Dynamic Event-Triggered Reinforcement Learning-Based Consensus Tracking of Nonlinear Multi-Agent Systems

In this paper, we present a novel approach to address the event-triggered optimized consensus tracking control problem in a class of uncertain nonlinear multi-agent systems (MASs). To optimize control performance, we employ an adaptive reinforcement learning (RL) algorithm based on the actor-critic architecture and utilize the backstepping method. The proposed RL-based optimized controller employs a novel event-triggered strategy, dynamically adjusting sampling errors online to reduce communication resource usage and computational complexity through the intermittent transmission of state signals.
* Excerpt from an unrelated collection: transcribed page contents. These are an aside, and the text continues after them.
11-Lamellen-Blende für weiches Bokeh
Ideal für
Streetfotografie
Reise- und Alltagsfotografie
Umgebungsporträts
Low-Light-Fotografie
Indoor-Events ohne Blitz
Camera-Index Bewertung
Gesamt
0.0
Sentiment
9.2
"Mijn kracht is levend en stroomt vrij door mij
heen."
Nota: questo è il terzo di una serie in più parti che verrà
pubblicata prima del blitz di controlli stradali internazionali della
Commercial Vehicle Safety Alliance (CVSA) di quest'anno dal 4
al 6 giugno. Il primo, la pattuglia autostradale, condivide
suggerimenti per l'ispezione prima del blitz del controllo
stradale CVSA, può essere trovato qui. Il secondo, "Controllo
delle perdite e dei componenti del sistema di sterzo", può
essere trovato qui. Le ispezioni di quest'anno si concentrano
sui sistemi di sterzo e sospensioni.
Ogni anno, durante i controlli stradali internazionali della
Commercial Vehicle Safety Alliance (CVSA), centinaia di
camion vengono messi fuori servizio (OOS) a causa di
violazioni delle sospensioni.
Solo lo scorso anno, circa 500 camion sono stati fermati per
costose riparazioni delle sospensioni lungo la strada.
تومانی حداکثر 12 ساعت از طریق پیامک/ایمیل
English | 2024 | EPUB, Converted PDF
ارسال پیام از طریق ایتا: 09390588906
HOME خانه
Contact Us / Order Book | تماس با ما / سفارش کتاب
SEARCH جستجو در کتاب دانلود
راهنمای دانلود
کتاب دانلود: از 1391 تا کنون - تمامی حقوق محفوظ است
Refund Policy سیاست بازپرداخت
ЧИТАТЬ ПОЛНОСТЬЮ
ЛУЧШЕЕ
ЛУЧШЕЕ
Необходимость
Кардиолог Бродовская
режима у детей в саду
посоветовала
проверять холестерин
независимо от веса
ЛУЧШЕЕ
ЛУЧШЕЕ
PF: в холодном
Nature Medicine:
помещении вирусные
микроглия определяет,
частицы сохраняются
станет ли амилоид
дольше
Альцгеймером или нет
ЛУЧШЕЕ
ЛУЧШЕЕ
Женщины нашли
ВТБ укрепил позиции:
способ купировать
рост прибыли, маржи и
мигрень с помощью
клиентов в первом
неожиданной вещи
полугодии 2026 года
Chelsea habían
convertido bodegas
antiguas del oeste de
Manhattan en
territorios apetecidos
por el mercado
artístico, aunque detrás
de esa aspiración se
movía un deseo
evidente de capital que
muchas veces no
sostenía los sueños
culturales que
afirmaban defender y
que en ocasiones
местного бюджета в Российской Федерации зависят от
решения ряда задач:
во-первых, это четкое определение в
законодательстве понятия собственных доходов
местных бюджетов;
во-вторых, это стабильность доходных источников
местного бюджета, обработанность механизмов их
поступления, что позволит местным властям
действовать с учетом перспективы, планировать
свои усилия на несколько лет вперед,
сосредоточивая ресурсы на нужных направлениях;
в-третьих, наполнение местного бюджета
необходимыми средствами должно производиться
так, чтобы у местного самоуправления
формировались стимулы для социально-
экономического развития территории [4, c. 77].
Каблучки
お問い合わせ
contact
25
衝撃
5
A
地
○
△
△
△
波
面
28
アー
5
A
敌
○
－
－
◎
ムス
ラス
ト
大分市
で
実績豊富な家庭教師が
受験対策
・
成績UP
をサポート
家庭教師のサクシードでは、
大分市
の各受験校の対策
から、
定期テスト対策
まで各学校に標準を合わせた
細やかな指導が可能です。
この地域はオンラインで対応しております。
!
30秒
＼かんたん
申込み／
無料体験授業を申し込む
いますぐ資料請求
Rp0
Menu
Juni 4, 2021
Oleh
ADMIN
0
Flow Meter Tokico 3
We establish the boundedness of all signals in the closed-loop MAS through stability analysis using the Lyapunov method, and demonstrate the prevention of Zeno behavior. Numerical simulations of a practical multi-electromechanical system are provided to validate the effectiveness of the proposed scheme.

Automated summary

In this paper, a novel approach is proposed to address the event-triggered optimized consensus tracking control problem in a class of uncertain nonlinear multi-agent systems (MASs). An adaptive reinforcement learning algorithm based on the actor-critic architecture and the backstepping method is utilized to optimize control performance. The proposed optimized controller employs a novel event-triggered strategy to dynamically adjust sampling errors online and reduce communication resource usage and computational complexity.